Belastingambtenaren en integriteit
Summary
SAMENVATTING
Het functioneren van de Belastingdienst, als onderdeel van het openbaar bestuur en uitvoerende dienst van het Ministerie van Financiën wordt voor een belangrijk deel bepaald door de mate van integriteit van ambtenaren. Integriteit houdt in dat voldaan moet worden aan geldende morele normen en waarden, standaarden en regels. Als een organisatie of individu deze regels in negatieve zin overtreedt, is er sprake van een integriteitsschending. Het tot stand komen van een integriteitsschending hangt nauw samen met de wijze waarop ethische besluitvorming tot stand komt en heeft betrekking op de moraal van het individu.
De volgende vraag staat centraal binnen dit onderzoek:
Welke integriteitsrisico’s zijn bij de (verschillende groepen) Belastingdienst(ambtenaren) te benoemen en hoe kan met behulp van deze kennis het integriteitbeleid van de Belastingdienst verbeterd worden?
Om inzicht te krijgen in zowel het gedrag op het gebied van integriteit als de beleving van het onderwerp heeft er een documentanalyse plaatsgevonden en zijn er semi-gestructureerde diepte-interviews gehouden met ambtenaren. Dit onderzoek kan getypeerd worden als een casestudieonderzoek met een theoretisch en een empirisch deel. De kern van de theorie is een theoretisch model waarin, vanuit een institutioneel perspectief, factoren gepositioneerd zijn die van invloed zijn op de ethische besluitvorming (zie pag. 32). De kern van instituties bestaat uit waardengebonden gedrag dat tot uiting komt door middel van regulatieve, normatieve en cultureel/cognitieve elementen.

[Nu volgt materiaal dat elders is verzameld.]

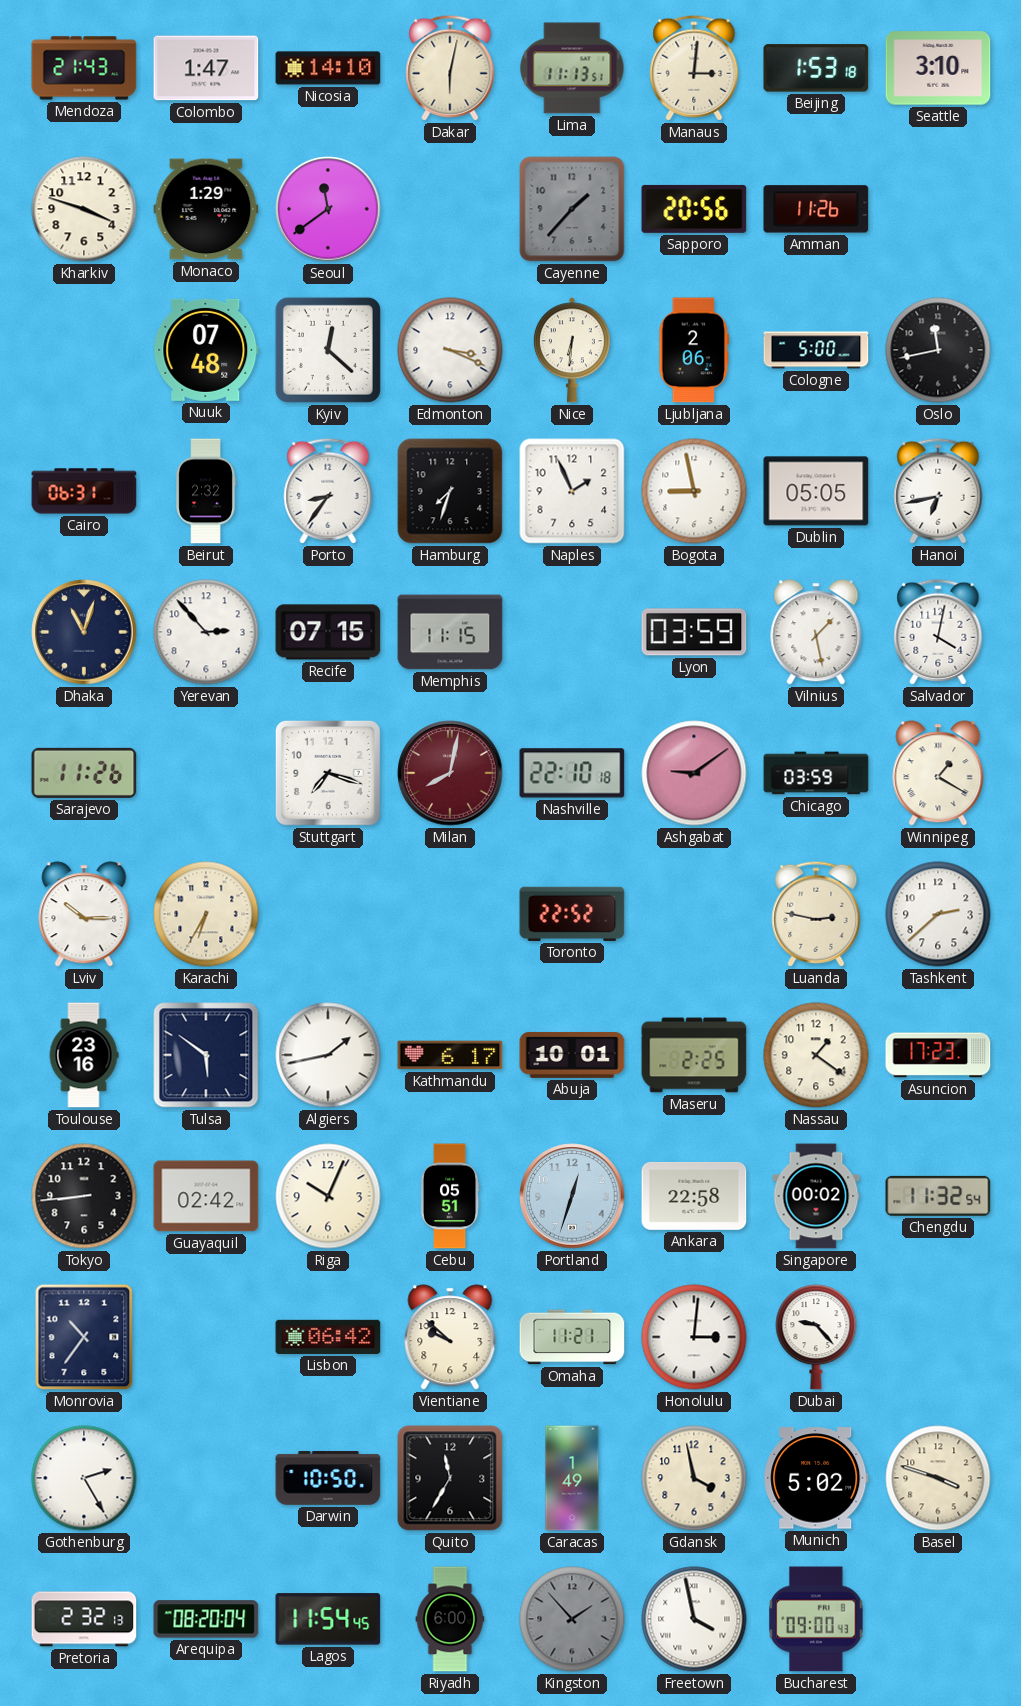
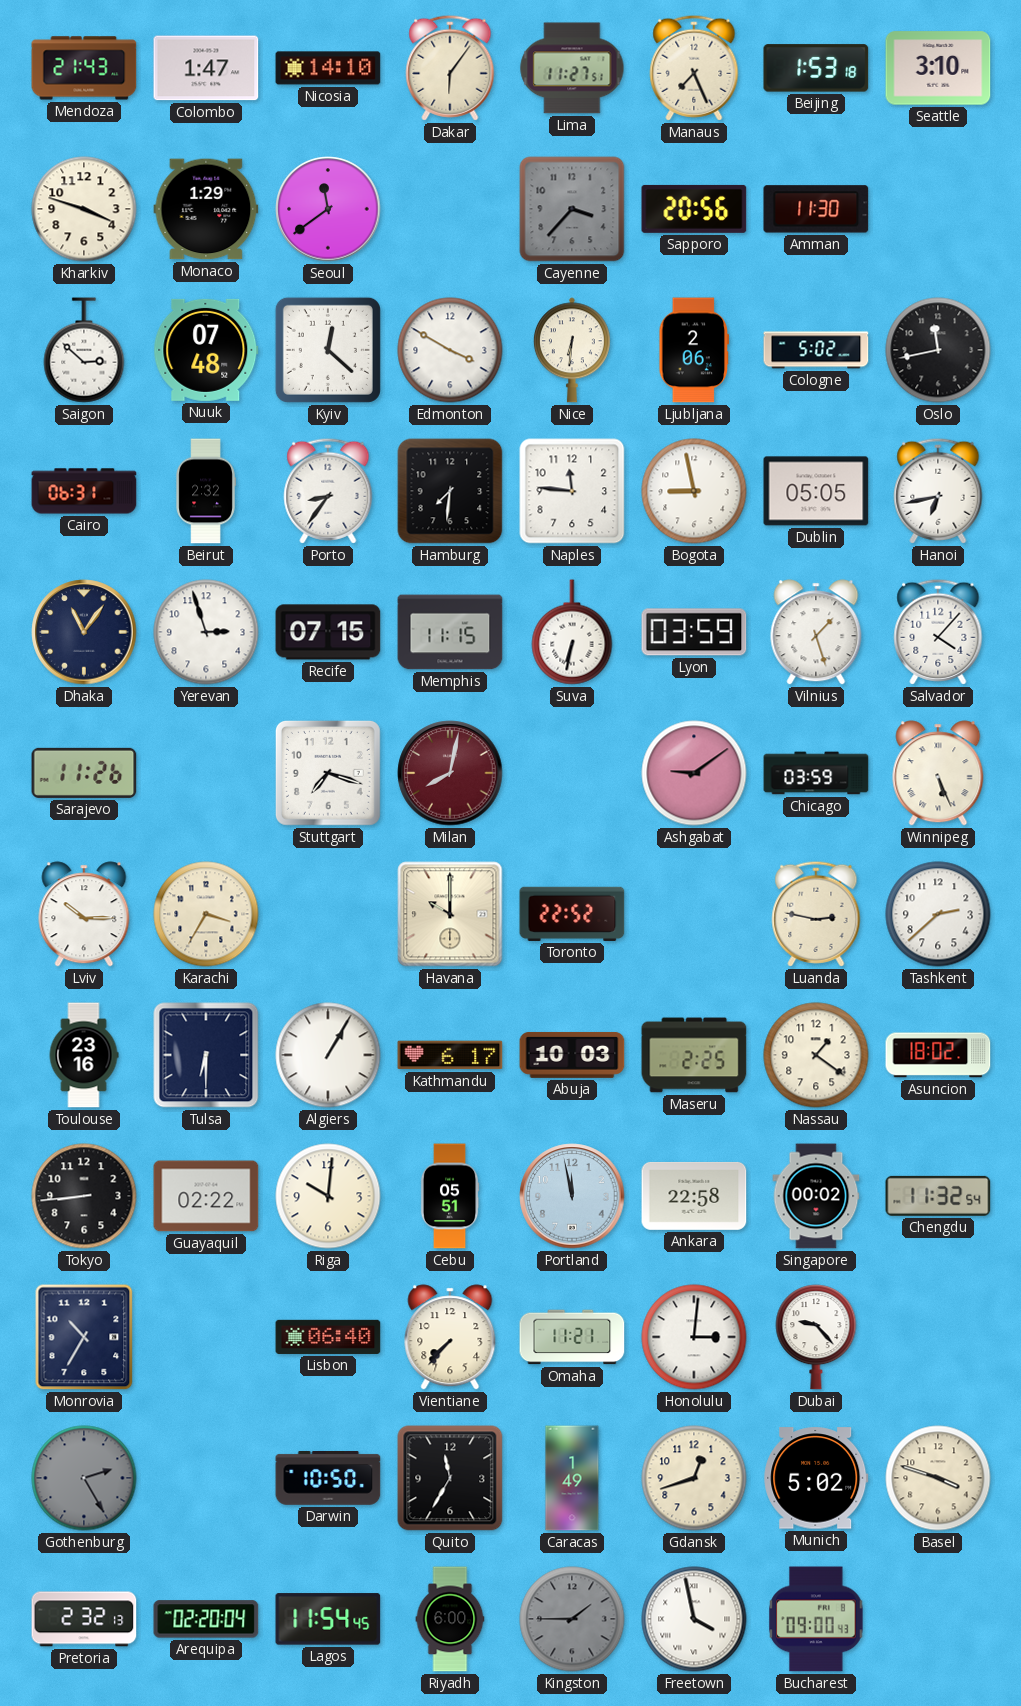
Dakar: 6:02 -> 6:06
Lima: 11:13 -> 11:27
Manaus: 3:01 -> 7:26
Cayenne: 1:37 -> 3:37
Amman: 11:26 -> 11:30
Saigon: none -> 2:52
Edmonton: 3:19 -> 3:50
Cologne: 5:00 -> 5:02
Hamburg: 7:33 -> 7:31
Naples: 1:56 -> 11:46
Dhaka: 11:03 -> 11:06
Yerevan: 2:53 -> 2:57
Suva: none -> 6:32
Vilnius: 1:28 -> 1:27
Salvador: 4:02 -> 4:07
Nashville: 22:10 -> none
Winnipeg: 1:20 -> 5:26
Karachi: 6:35 -> 3:35
Havana: none -> 10:00
Tulsa: 5:51 -> 6:30
Algiers: 1:43 -> 1:05
Abuja: 10:01 -> 10:03
Asuncion: 17:23 -> 18:02
Guayaquil: 02:42 -> 02:22
Riga: 10:04 -> 10:01
Portland: 12:33 -> 11:58
Monrovia: 10:36 -> 10:35
Lisbon: 06:42 -> 06:40
Vientiane: 9:52 -> 7:37
Gothenburg dial: white -> grey
Gdansk: 3:58 -> 12:42
Arequipa: 08:20 -> 02:20
Kingston: 1:53 -> 1:45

De belangrijkste samenvattende conclusie uit het onderzoek is dat binnen de Belastingdienst/Utrecht-Gooi uitingen op het gebied van integriteit die passen binnen de regulatieve pilaar, het meest dominant aanwezig zijn. Dat wil zeggen een focus op het naleven van regels en het monitoren en bestraffen van ongewenst gedrag. Met name uit de interviews blijkt dat medewerkers zowel bij het beschrijven van hun interpretatie van het begrip integriteit als in het benoemen van het aanwezige beleid erg de focus leggen op de regels en het schenden hiervan. Dit ondanks het feit dat er veel waardengeoriënteerd beleid beschikbaar is. De inhoud hiervan lijkt echter niet voldoende effect te hebben. Hierdoor ontstaat het risico dat de grote focus op ‘compliance’ ongewenste negatieve gevolgen hebben.
Uit de resultaten komt ook naar voren dat op het gebied van bespreekbaarheid, transparantie en duidelijkheid, de aanwezige ethische cultuur te kort schiet.
Voorgestelde verbeteringen van het integriteitsbeleid betreffen het actief inzetten van de transformationele rol van de leidinggevende. Uit het onderzoek blijkt dat deze rol goed inzetbaar is bij het verder verbeteren van de ethische cultuur ter ondersteuning van de integriteit van de organisatie.